Xmppmini project details: step by step from the principle of practical XMPP technology development 4. String decoding secrets and message package

2020-11-06 20:10:00 itread01

    This section is longer , But if you do want to decode it manually xmpp Message , I suggest you take a closer look , And it's not really complicated .


    After logging in successfully , We can send and receive messages . The format of the message packet is roughly as follows :

1 <message id="JgXN5-33" to="[email protected]" from="[email protected]/Spark" type="chat">
2   <body>hi, How do you do .</body>
3 </message>


    In fact, there are compatibility problems with packets , Most of all, each client or server will add its own Expansion Kit nodes . In fact, starting from simplifying the agreement , These extensions are better placed in the message body itself , It can also be compatible with other communication protocols , We xmppmini That's what projects do . But it's all a afterword , Our immediate priority is how to decode the packet when we receive it .
    Let's give you a surprise and reassurance : I guarantee that only one function can complete this decoding . Really? ! Let's take a look at how traditional message decoding works . General message stream decoding , In particular xml Or the source code analysis of development language is more often used, and each node will be separated from the stream of bits first , Then a tree structure is formed according to their own rules . First, it is more complicated , From an open source perspective , It's too time-consuming for individual developers to implement , This is also why, as long as it is related to encoding and decoding, it is generally on the third-party library . There is also a very big drawback , Namely xml The ambiguity of decoding is too serious , Include json So is the decoding library , Including many famous libraries, until now, there are many special cases that can't be decoded correctly . Not long before I wrote this article, I saw a golang Development team's bug Report , It's about not being able to decode correctly under certain circumstances xml Situation of .
    Another common method is upper regular expression , I mean, I mean, very personal . Not to mention its decoding errors and ambiguity are also very serious , Every time I rewrite that string, I have to check the regular grammar string , It turns me off when I look at it , It can be said that the code maintenance implemented by regular expression is very poor . In fact, these seemingly complex strings , Just use a string to separate the function . Now let's introduce .
This function was written by me many years ago as an email client 《eEmail》 When the , The purpose is to decode smtp/pop3 Message for . In fact, it can also be used for xmpp/xml Bag . And the principle is easy to understand , It's very worthwhile to introduce it to you in detail .
    First , Let's consider how to get the content of a message in the following format :

1 key=value
2 Key=value
3 key=value;
4 Key=value;


Be careful “key” There is case in , Because this is a very noticeable phenomenon in network packets , The case of a flag is not consistent across implementations . And pay attention to “value” Sometimes there will be “;” Symbols . Yes web Readers of front-end development should be very familiar with this situation .

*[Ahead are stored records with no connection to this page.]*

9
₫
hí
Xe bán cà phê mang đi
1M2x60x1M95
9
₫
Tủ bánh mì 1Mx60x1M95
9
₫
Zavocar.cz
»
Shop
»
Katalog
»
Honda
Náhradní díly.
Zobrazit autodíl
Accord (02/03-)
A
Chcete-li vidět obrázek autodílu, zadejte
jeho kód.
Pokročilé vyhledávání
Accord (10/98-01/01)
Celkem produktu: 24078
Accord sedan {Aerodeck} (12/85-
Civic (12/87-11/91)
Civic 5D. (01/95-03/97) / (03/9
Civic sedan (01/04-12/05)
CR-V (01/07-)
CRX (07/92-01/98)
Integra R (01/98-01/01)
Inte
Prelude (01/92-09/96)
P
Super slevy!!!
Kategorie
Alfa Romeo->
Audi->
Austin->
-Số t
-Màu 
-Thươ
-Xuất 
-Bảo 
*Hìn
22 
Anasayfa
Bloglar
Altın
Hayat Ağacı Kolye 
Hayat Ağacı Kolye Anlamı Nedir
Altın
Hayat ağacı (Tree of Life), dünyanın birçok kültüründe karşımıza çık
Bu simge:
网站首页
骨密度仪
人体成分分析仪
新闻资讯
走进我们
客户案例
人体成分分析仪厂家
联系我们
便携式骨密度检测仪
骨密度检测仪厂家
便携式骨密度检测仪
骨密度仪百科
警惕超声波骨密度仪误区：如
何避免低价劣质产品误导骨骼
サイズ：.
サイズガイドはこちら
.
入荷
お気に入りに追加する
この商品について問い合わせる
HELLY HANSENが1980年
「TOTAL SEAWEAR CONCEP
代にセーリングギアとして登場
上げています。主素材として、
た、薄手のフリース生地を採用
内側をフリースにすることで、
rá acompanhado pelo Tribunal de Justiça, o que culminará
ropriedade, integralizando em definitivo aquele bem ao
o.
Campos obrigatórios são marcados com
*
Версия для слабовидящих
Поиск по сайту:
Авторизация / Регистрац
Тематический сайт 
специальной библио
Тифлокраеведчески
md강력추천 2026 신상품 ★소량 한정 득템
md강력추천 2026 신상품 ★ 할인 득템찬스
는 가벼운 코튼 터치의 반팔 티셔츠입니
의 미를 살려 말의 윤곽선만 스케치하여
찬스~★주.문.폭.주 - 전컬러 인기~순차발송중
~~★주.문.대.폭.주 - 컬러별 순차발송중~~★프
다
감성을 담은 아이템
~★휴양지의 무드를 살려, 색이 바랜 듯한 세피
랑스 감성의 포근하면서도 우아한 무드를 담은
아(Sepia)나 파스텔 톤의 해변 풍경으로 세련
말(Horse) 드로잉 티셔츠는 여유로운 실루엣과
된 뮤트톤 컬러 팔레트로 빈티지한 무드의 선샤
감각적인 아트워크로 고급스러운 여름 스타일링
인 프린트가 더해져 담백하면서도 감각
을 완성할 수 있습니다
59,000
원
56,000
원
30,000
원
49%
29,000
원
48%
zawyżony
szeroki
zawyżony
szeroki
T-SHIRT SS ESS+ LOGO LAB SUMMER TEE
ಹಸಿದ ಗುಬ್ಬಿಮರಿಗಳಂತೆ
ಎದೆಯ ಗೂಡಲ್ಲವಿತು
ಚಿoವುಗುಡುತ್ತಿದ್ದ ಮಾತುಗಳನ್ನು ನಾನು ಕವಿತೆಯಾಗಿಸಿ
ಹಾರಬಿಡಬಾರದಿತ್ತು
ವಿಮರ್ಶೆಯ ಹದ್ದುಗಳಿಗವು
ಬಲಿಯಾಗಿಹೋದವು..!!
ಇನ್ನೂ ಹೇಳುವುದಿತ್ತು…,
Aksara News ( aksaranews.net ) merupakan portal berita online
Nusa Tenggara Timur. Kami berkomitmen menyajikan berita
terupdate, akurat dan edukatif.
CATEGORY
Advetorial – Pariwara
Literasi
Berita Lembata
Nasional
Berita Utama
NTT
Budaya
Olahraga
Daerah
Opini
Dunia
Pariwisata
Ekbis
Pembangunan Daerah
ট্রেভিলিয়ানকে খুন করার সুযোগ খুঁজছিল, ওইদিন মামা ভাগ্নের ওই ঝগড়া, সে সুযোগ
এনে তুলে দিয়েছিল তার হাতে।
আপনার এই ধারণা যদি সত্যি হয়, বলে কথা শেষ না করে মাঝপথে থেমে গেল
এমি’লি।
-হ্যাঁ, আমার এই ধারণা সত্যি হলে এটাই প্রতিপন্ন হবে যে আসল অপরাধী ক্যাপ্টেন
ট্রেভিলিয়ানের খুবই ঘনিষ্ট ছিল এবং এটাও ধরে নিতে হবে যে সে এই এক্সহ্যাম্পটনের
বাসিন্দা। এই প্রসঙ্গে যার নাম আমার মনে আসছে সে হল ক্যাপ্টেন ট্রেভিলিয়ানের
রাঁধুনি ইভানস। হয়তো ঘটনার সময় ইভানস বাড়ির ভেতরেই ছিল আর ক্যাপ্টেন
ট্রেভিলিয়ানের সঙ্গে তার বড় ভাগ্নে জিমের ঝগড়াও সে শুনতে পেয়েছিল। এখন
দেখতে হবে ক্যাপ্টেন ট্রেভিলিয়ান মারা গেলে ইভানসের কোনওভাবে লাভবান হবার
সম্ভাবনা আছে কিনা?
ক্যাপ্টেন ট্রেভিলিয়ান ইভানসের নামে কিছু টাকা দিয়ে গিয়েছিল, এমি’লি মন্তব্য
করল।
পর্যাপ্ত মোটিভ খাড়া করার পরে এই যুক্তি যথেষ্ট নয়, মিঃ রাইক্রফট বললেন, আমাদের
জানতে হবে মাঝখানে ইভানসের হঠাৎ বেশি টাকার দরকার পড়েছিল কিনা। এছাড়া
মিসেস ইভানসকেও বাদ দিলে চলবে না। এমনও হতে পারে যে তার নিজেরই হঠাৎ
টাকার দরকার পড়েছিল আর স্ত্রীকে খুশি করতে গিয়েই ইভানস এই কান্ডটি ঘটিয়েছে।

And we need to design this handler to achieve the following effect :

1 get_value('key=value', '=', ';');  // Should be  value
2 get_value('key=value', '', '=');   // Should be  key
3 get_value('key=value;', '=', ';'); // Should be  value
4 get_value('key=value;', '', '=');  // Should be  key


    It's actually a string between two separators , And the two separators are not the same . At the same time, consider the case that there is no first separator or no second separator . You don't have to think about the above results , Because it's still a little complicated at this time , Especially without a certain separator, it is more difficult to handle .
    At first, I designed this function and it worked very well , Basically with some regular string query 、 Cutting function can solve the decoding problem . But there's a problem with this function , It's just that the design is too elaborate , After many years golang Language appears , When I tried to port code, I found , I have forgotten the thought of dealing with it , When I write it again , The results are not exactly the same ! It's obviously not appropriate , Because of this xmpp The library of C#、java、 Pure C Wait for multiple versions , I can't do it myself , How to introduce methods to others ? So I have to think about how to divide it into several simple logical processing functions to accomplish the same task . After nearly two days of tossing , Kungfu is not responsible for the heart , I do find that its processing can be broken down into several simple functions . Even better, these simple functions can be combined with a simpler function .
    It's no surprise that this layer of window paper is punctured , Just one of the simplest string separator functions . For example, string “123abc456” Split into two strings “123”、”456” That's all right. . Not good. ! The sharp eyed reader must have found something . This is a string splitting function , No need to write , Almost all development languages have ! That's right ! But there are many problems with these partitioning functions , And there are compatibility problems between them !
    With my earliest realization of Delphi Version and final implementation of golang Version as an example .Delphi By default, the separator function will put spaces without your knowledge 、tab Characters are also used as separators . So when you use its default string separator function, there will be a lot of unexpected results, which make you hard to debug . and golang There's also a problem with the separation of . Some languages are implemented in regular expressions , The result is sometimes even more impractical . The reason is very simple , Because these separators themselves are used to separate multiple string segments , It also considers the case of common separators . And what we need is a clear separation of the specified separator , And a function that only divides a string into two segments .
    Consider the following string :

“1,2,3,4,5”


    After we write our own functions, it needs to be divided into “1”、”2,3,4,5” Two parts . And if it is golang The default implementation of is likely to be “1”、”2”. And the back is gone , Because it puts the second “,” It's also used as a separator .
In fact, the string separator function we want to implement is simpler , It only deals with the first separator . So manual implementation is very simple , Any programmer can do it .
    The concrete implementation is very simple , First query the position of the separator string in the source string , Then cut it and remove the separator itself . This can be accomplished by using the string query and separation functions that are available in development languages . It's very simple , The pseudo code is as follows . However, it should be noted that the expression of string position in different languages is not exactly the same , Most languages set the first starting position of a string as 0 , And some are 1; Also pay attention to when cutting strings , Some development languages do different things when their length exceeds or falls short , Some return the entire string , Some return to empty , Some return as much as they have . Specifically, we need to pay more attention to the implementation .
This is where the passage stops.